Data segment →
::::::
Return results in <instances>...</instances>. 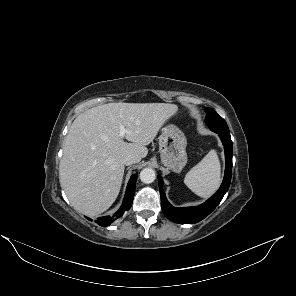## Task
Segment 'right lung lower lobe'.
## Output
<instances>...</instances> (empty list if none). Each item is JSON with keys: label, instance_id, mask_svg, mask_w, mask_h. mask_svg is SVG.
::::::
What you should do → With the line that contains "Segment 'right lung lower lobe'." as the starting point, output each line exactly through the end of the listing above.

Solution →
Segment 'right lung lower lobe'.
## Output
<instances>...</instances> (empty list if none). Each item is JSON with keys: label, instance_id, mask_svg, mask_w, mask_h. mask_svg is SVG.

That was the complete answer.